It’s not too often that a federal court in a neighboring state has the occasion to decide issues under New Jersey’s Conscientious Employee Protection Act (CEPA). But recently, the U.S. District Court for the Eastern District of Pennsylvania got to do just that in James Kerrigan v. Otsuka America Pharmaceutical, Inc., denying a motion to dismiss based on the New Jersey Supreme Court’s recent decision in Lippman v. Ethicon, Inc.

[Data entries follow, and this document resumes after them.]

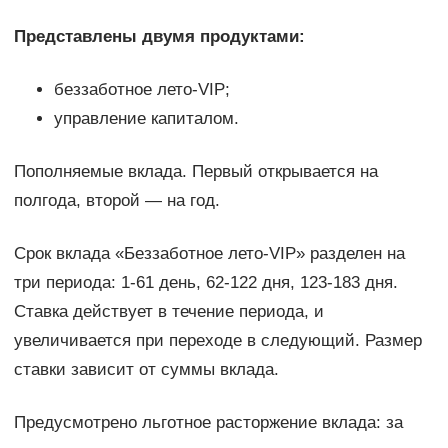
Представлены двумя продуктами:
беззаботное лето-VIP;
управление капиталом.
Пополняемые вклада. Первый открывается на
полгода, второй — на год.
Срок вклада «Беззаботное лето-VIP» разделен на
три периода: 1-61 день, 62-122 дня, 123-183 дня.
Ставка действует в течение периода, и
увеличивается при переходе в следующий. Размер
ставки зависит от суммы вклада.
Предусмотрено льготное расторжение вклада: за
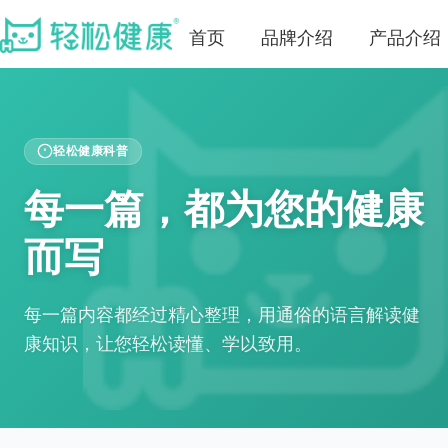
首页
品牌介绍
产品介绍
轻松健康科普
每一篇，都为您的健康
而写
每一篇内容都经过精心整理，用通俗的语言解读健
康知识，让您轻松读懂、学以致用。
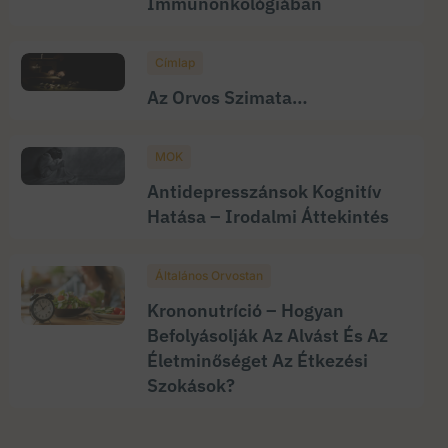
Immunonkológiában
Címlap
Az Orvos Szimata…
MOK
Antidepresszánsok Kognitív
Hatása – Irodalmi Áttekintés
Általános Orvostan
Krononutríció – Hogyan
Befolyásolják Az Alvást És Az
Életminőséget Az Étkezési
Szokások?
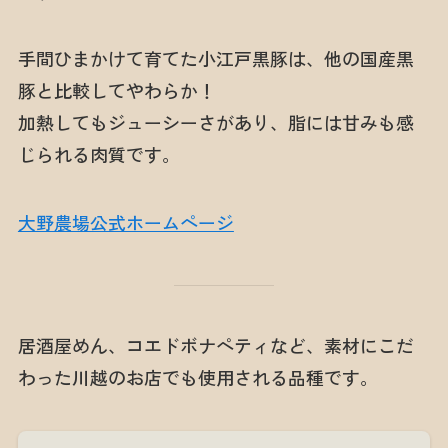
手間ひまかけて育てた小江戸黒豚は、他の国産黒
豚と比較してやわらか！
加熱してもジューシーさがあり、脂には甘みも感
じられる肉質です。
大野農場公式ホームページ
居酒屋めん、コエドボナペティなど、素材にこだ
わった川越のお店でも使用される品種です。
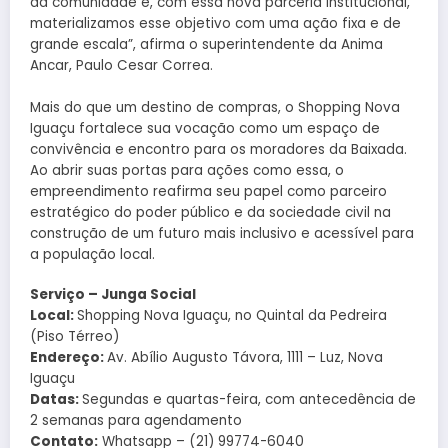
da comunidade e, com essa nova parceria institucional,
materializamos esse objetivo com uma ação fixa e de
grande escala”, afirma o superintendente da Anima
Ancar, Paulo Cesar Correa.
Mais do que um destino de compras, o Shopping Nova
Iguaçu fortalece sua vocação como um espaço de
convivência e encontro para os moradores da Baixada.
Ao abrir suas portas para ações como essa, o
empreendimento reafirma seu papel como parceiro
estratégico do poder público e da sociedade civil na
construção de um futuro mais inclusivo e acessível para
a população local.
Serviço
–
Junga Social
Local:
Shopping Nova Iguaçu, no Quintal da Pedreira
(Piso Térreo)
Endereço:
Av. Abílio Augusto Távora, 1111 – Luz, Nova
Iguaçu
Datas:
Segundas e quartas-feira, com antecedência de
2 semanas para agendamento
Contato:
Whatsapp – (21) 99774-6040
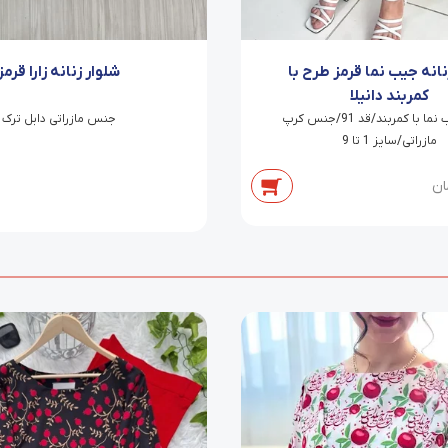
نانه جیب نما قرمز طرح با
شلوار زنانه زارا قرمز
کمربند دانیلا
شلوار جیب نما با کمربند/قد 91/جنس کرپ
جنس مازراتی دابل ترک
مازراتی/سایز 1 تا 9
ان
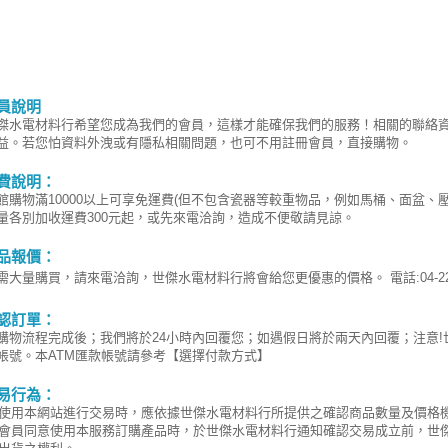
員說明
傑水電材料行希望您成為我們的會員，這樣才能確保我們的服務！相關的聯絡
益。若您怕資料外洩或有隱私相關問題，也可不用註冊會員，直接購物。
費說明：
館購物滿10000以上可享免運費(但不包含瓷器等較重物品，例如馬桶、面盆、
量各別加收運費300元起，或先來電洽詢，造成不便敬請見諒。
品報價：
需大量購買，請來電洽詢，世傑水電材料行將會給您更優惠的價格。 電話:04-220
認訂單：
購物流程完成後；我們將於24小時內回覆您；如遇假日將於兩天內回覆；注意
帳號。本ATM匯款帳號請參考【選擇付款方式】
易行為：
使用本網站進行交易時，應依據世傑水電材料行所提供之確認商品數量及價格
會員同意使用本服務訂購產品時，於世傑水電材料行通知確認交易成立前，世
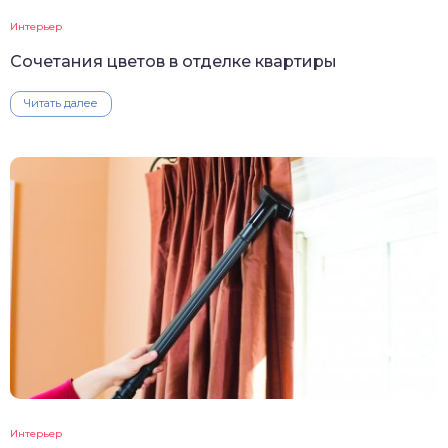
Интерьер
Сочетания цветов в отделке квартиры
Читать далее
Интерьер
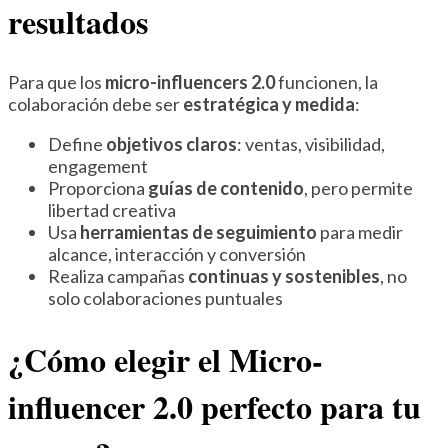
resultados
Para que los
micro-influencers 2.0
funcionen, la
colaboración debe ser
estratégica y medida
:
Define
objetivos claros
: ventas, visibilidad,
engagement
Proporciona
guías de contenido
, pero permite
libertad creativa
Usa
herramientas de seguimiento
para medir
alcance, interacción y conversión
Realiza campañas
continuas y sostenibles
, no
solo colaboraciones puntuales
¿Cómo elegir el Micro-
influencer 2.0 perfecto para tu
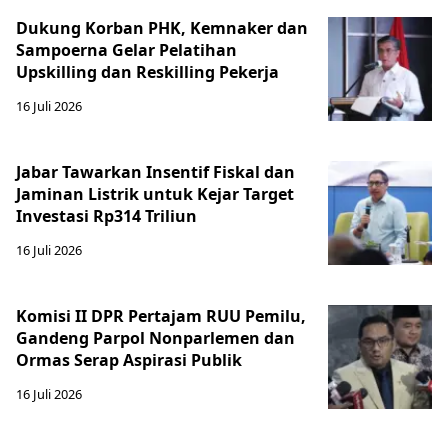
Dukung Korban PHK, Kemnaker dan
Sampoerna Gelar Pelatihan
Upskilling dan Reskilling Pekerja
16 Juli 2026
Jabar Tawarkan Insentif Fiskal dan
Jaminan Listrik untuk Kejar Target
Investasi Rp314 Triliun
16 Juli 2026
Komisi II DPR Pertajam RUU Pemilu,
Gandeng Parpol Nonparlemen dan
Ormas Serap Aspirasi Publik
16 Juli 2026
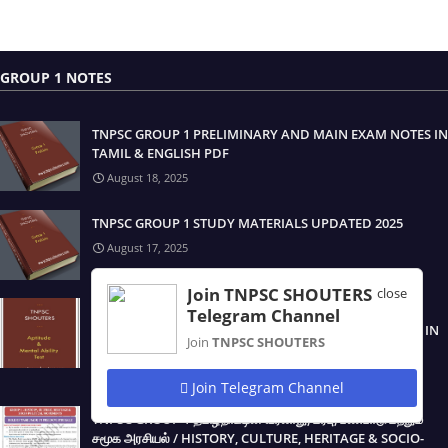
GROUP 1 NOTES
TNPSC GROUP 1 PRELIMINARY AND MAIN EXAM NOTES IN
TAMIL & ENGLISH PDF
August 18, 2025
TNPSC GROUP 1 STUDY MATERIALS UPDATED 2025
August 17, 2025
Join TNPSC SHOUTERS
close
TNPSC GROUP 1 திறனறிவும் மனக்கணக்கு நுண்ணறிவு /
Telegram Channel
APTITUDE & MENTAL ABILITY TEST STUDY MATERIALS IN
Join
TNPSC SHOUTERS
TAMIL & ENGLISH PDF
August 17, 2025
Join Telegram Channel
TNPSC GROUP 1 தமிழ்நாட்டின் வரலாறு, மரபு, பண்பாடு மற்றும்
சமூக அரசியல் / HISTORY, CULTURE, HERITAGE & SOCIO-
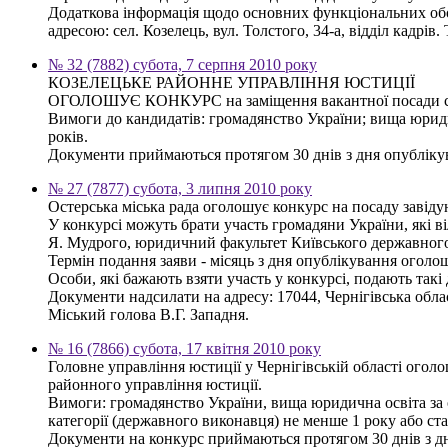
Додаткова інформація щодо основних функціональних обов
адресою: сел. Козелець, вул. Толстого, 34-а, відділ кадрів. 
№ 32 (7882) субота, 7 серпня 2010 року
КОЗЕЛЕЦЬКЕ РАЙОННЕ УПРАВЛІННЯ ЮСТИЦІЇ
ОГОЛОШУЄ КОНКУРС на заміщення вакантної посади спеціал
Вимоги до кандидатів: громадянство України; вища юриди
років.
Документи приймаються протягом 30 днів з дня опублікува
№ 27 (7877) субота, 3 липня 2010 року
Остерська міська рада оголошує конкурс на посаду завід
У конкурсі можуть брати участь громадяни України, які 
Я. Мудрого, юридичний факультет Київського державного у
Термін подання заяви - місяць з дня опублікування оголо
Особи, які бажають взяти участь у конкурсі, подають такі 
Документи надсилати на адресу: 17044, Чернігівська облас
Міський голова В.Г. Западня.
№ 16 (7866) субота, 17 квітня 2010 року
Головне управління юстиції у Чернігівській області ого
районного управління юстиції.
Вимоги: громадянство України, вища юридична освіта за ос
категорії (державного виконавця) не менше 1 року або ст
Документи на конкурс приймаються протягом 30 днів з дня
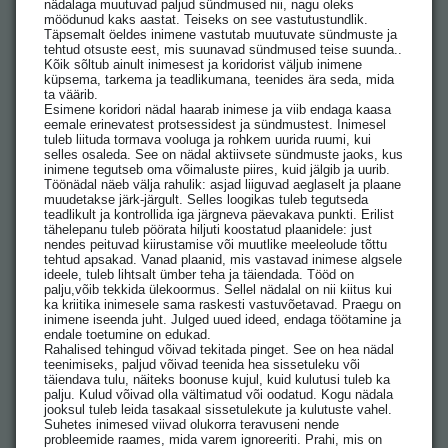
nädalaga muutuvad paljud sündmused nii, nagu oleks
möödunud kaks aastat. Teiseks on see vastutustundlik.
Täpsemalt öeldes inimene vastutab muutuvate sündmuste ja
tehtud otsuste eest, mis suunavad sündmused teise suunda..
Kõik sõltub ainult inimesest ja koridorist väljub inimene
küpsema, tarkema ja teadlikumana, teenides ära seda, mida
ta väärib.
Esimene koridori nädal haarab inimese ja viib endaga kaasa
eemale erinevatest protsessidest ja sündmustest. Inimesel
tuleb liituda tormava vooluga ja rohkem uurida ruumi, kui
selles osaleda. See on nädal aktiivsete sündmuste jaoks, kus
inimene tegutseb oma võimaluste piires, kuid jälgib ja uurib.
Töönädal näeb välja rahulik: asjad liiguvad aeglaselt ja plaane
muudetakse järk-järgult. Selles loogikas tuleb tegutseda
teadlikult ja kontrollida iga järgneva päevakava punkti. Erilist
tähelepanu tuleb pöörata hiljuti koostatud plaanidele: just
nendes peituvad kiirustamise või muutlike meeleolude tõttu
tehtud apsakad. Vanad plaanid, mis vastavad inimese algsele
ideele, tuleb lihtsalt ümber teha ja täiendada. Tööd on
palju,võib tekkida ülekoormus. Sellel nädalal on nii kiitus kui
ka kriitika inimesele sama raskesti vastuvõetavad. Praegu on
inimene iseenda juht. Julged uued ideed, endaga töötamine ja
endale toetumine on edukad.
Rahalised tehingud võivad tekitada pinget. See on hea nädal
teenimiseks, paljud võivad teenida hea sissetuleku või
täiendava tulu, näiteks boonuse kujul, kuid kulutusi tuleb ka
palju. Kulud võivad olla vältimatud või oodatud. Kogu nädala
jooksul tuleb leida tasakaal sissetulekute ja kulutuste vahel.
Suhetes inimesed viivad olukorra teravuseni nende
probleemide raames, mida varem ignoreeriti. Prahi, mis on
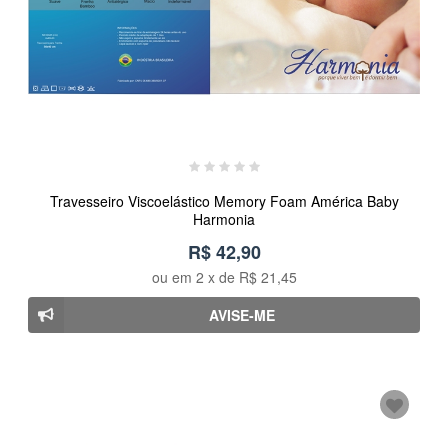
Travesseiro Viscoelástico Memory Foam América Baby
Harmonia
R$ 42,90
ou em
2
x de
R$ 21,45
AVISE-ME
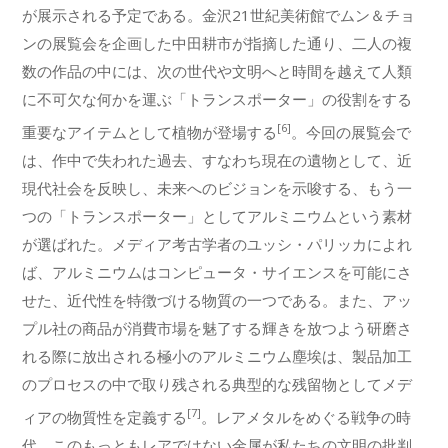
が展示される予定である。金沢21世紀美術館でムン＆チョ
ンの展覧会を企画した中田耕市が指摘した通り、二人の複
数の作品の中には、次の世代や文明へと時間を越えて人類
に不可欠な何かを運ぶ「トランスポーター」の役割をする
[6]
重要なアイテムとして植物が登場する
。今回の展覧会で
は、作中で失われた過去、すなわち現在の遺物として、近
現代社会を反映し、未来へのビジョンを示唆する、もう一
つの「トランスポーター」としてアルミニウムという素材
が選ばれた。メディア考古学者のユッシ・パリッカによれ
ば、アルミニウムはコンピュータ・サイエンスを可能にさ
せた、近代性を特徴づける物質の一つである。また、アッ
プル社の商品が消費市場を魅了する輝きを放つよう研磨さ
れる際に放出される極小のアルミニウム塵埃は、製品加工
のプロセスの中で取り残される典型的な残留物としてメデ
[7]
ィアの物質性を定義する
。レアメタルをめぐる戦争の時
代、このもっともレアではない金属が私たちの文明の批判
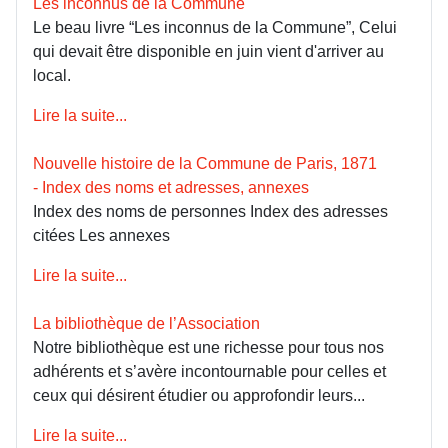
Les inconnus de la Commune
Le beau livre “Les inconnus de la Commune”, Celui
qui devait être disponible en juin vient d'arriver au
local.
Lire la suite...
Nouvelle histoire de la Commune de Paris, 1871
- Index des noms et adresses, annexes
Index des noms de personnes Index des adresses
citées Les annexes
Lire la suite...
La bibliothèque de l’Association
Notre bibliothèque est une richesse pour tous nos
adhérents et s’avère incontournable pour celles et
ceux qui désirent étudier ou approfondir leurs...
Lire la suite...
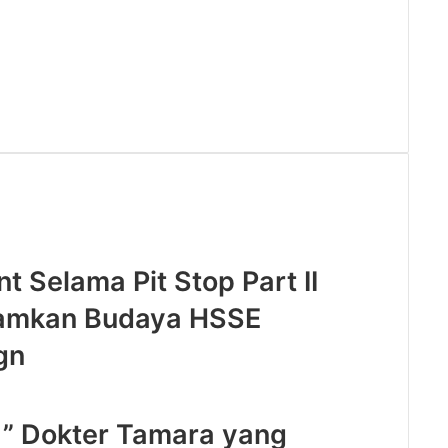
 Selama Pit Stop Part II
anamkan Budaya HSSE
gn
t ” Dokter Tamara yang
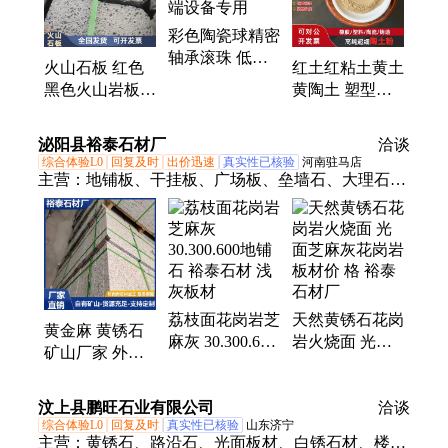
中间包可塑料、打炉料、干振料、刚玉炉衬料、硅藻
彩色陶瓷球精密
土、膨润土、高岭土、橡胶颗粒粉、绿泥白泥修补
轴承滚珠 低噪
料、凹凸棒土、重质轻质碳酸钙
火山石板 红色
红土红粘土黄土
耐磨轻量化高端
黑色火山岩板材
黄陶土 塑型陶
设备专用
别墅造景 庭院
瓷饲料耐高温红
铺路文化石 火
黏土 免费拿样
泌阳县裕泰石材厂
洽谈
山石颗粒
综合体验L0
回复及时
出价迅速
真实性已核验
河南驻马店
主营：
地铺板、干挂板、广场板、垒墙石、大理石、
黄锈石、地铺石、路边石、路沿石、石板材、异形
石、造景石、异型石、裕泰石材、白麻石材、天然石
材、庭院板材、花岗岩、芝麻白、火烧板、芝麻灰、
台阶板、踏步板、工程板、广场地面
荔枝面花岗岩芝
天然黄锈石花岗
黄金麻 黄锈石
麻灰 30.300.600
岩火烧面 光面
矿山厂家 外墙
地铺石 裕泰石
芝麻灰花岗岩板
干挂 大理石别
材 浅灰板材
材价 格 裕泰石
墅庭院石板材
汶上县鹏旺石业有限公司
材厂
洽谈
荔枝面石材
综合体验L0
回复及时
真实性已核验
山东济宁
主营：
黄锈石、路沿石、光面板材、白锈石材、楼梯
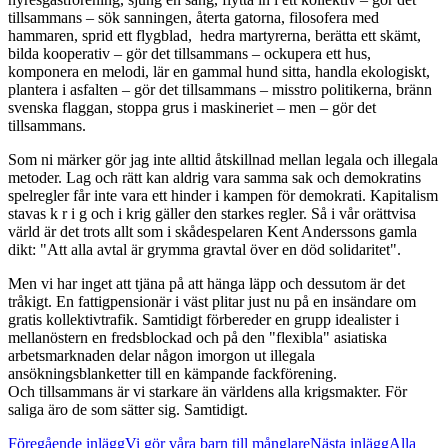
tillsammans – sök sanningen, återta gatorna, filosofera med
hammaren, sprid ett flygblad, hedra martyrerna, berätta ett skämt,
bilda kooperativ – gör det tillsammans – ockupera ett hus,
komponera en melodi, lär en gammal hund sitta, handla ekologiskt,
plantera i asfalten – gör det tillsammans – misstro politikerna, bränn
svenska flaggan, stoppa grus i maskineriet – men – gör det
tillsammans.
Som ni märker gör jag inte alltid åtskillnad mellan legala och illegala
metoder. Lag och rätt kan aldrig vara samma sak och demokratins
spelregler får inte vara ett hinder i kampen för demokrati. Kapitalism
stavas k r i g och i krig gäller den starkes regler. Så i vår orättvisa
värld är det trots allt som i skådespelaren Kent Anderssons gamla
dikt: "Att alla avtal är grymma gravtal över en död solidaritet".
Men vi har inget att tjäna på att hänga läpp och dessutom är det
tråkigt. En fattigpensionär i väst plitar just nu på en insändare om
gratis kollektivtrafik. Samtidigt förbereder en grupp idealister i
mellanöstern en fredsblockad och på den "flexibla" asiatiska
arbetsmarknaden delar någon imorgon ut illegala
ansökningsblanketter till en kämpande fackförening.
Och tillsammans är vi starkare än världens alla krigsmakter. För
saliga äro de som sätter sig. Samtidigt.
Inläggsnavigering
Föregående inlägg
Vi gör våra barn till månglare
Nästa inlägg
Alla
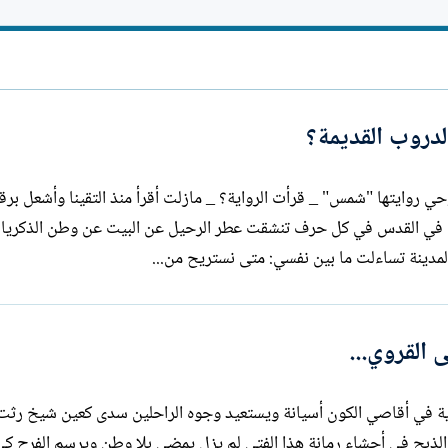
ل
ا
إ
ت
ن
ب
ش
ا
ء
دروب القديمة؟
إلى الصديقة المبدعة بشرى أبو شرار من وحي روايتها "شمس" _ قرأت الرواية؟ _ مازلت أقرأ منذ التقينا وأ
رع في القدس في كل حرف تنشقت عطر الرحيل عن البيت عن وطن الذكري
دينة تساءلت ما بين نفسي: متى نستريح من...
 القروي...
ية في أقاصي الكون أسيانة ويستعيد وجوه الراحلين سدى كعين شيخ رثت 
ة الذبح في أحشاء رمانة هذا الفتى لم يزل يمضي بلا وطن ويرسم الفرح كي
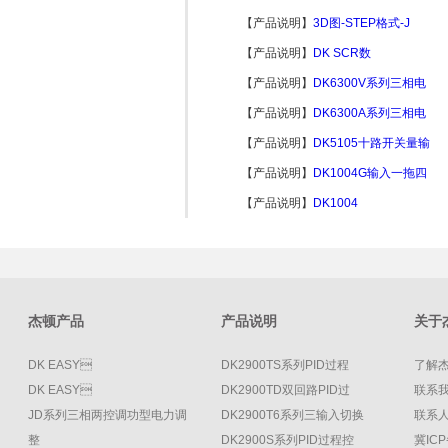
【产品说明】
3D图-STEP格式-J
【产品说明】
DK SCR数
【产品说明】
DK6300V系列三相电
【产品说明】
DK6300A系列三相电
【产品说明】
DK5105十路开关量输
【产品说明】
DK1004G输入一拖四
【产品说明】
DK1004
杰顿产品
产品说明
关于
DK EASY
DK2900TS系列PID过程
了解
DK EASY
DK2900TD双回路PID过
联系
JD系列三相两控调功型电力调
DK2900T6系列三输入切换
联系人
整
DK2900S系列PID过程控
冀ICP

But how did Otsuka America Pharmaceutical, Inc. (“Otsuka”), a Delaware corporation whose principal place of business (and the location where the plaintiff worked) was in Princeton, wind up litigating a claim under NJ law on the other side of the Delaware River? Despite the fact that the plaintiff, James Kerrigan, worked in New Jersey, and thus the parties’ relationship was governed by NJ law, he lived in Pennsylvania. So, he sued in Pennsylvania—the Bucks County Court of Common Pleas— under CEPA, among other NJ claims. Based on the parties’ diversity, however, Otsuka removed the case to federal court in Philadelphia, opting for federal court over the Court of Common Pleas.
Once venue was established, Otsuka turned to the underlying allegations. Kerrigan, who was hired in 2006 as a Senior Director of Global Marketing at Otsuka, supervised the U.S. marketing of Samsca, a drug used to treat dilutional hyponatremia.2 In preparation for the drug’s launch, Otsuka conducted advertising, developed seminars, hired promotional speakers, and contracted with a third party to “prepare and send newsletters to health care providers who worked with hyponatremia.” Kerrigan oversaw the newsletters that were sent, and at one point reported (as he was required to) that one such newsletter sent under his watch “failed to provide a ‘fair and balanced approach,’” as required by the Food and Drug Administration (“FDA”), by failing to indicate “important limitations and side effects of the drug.”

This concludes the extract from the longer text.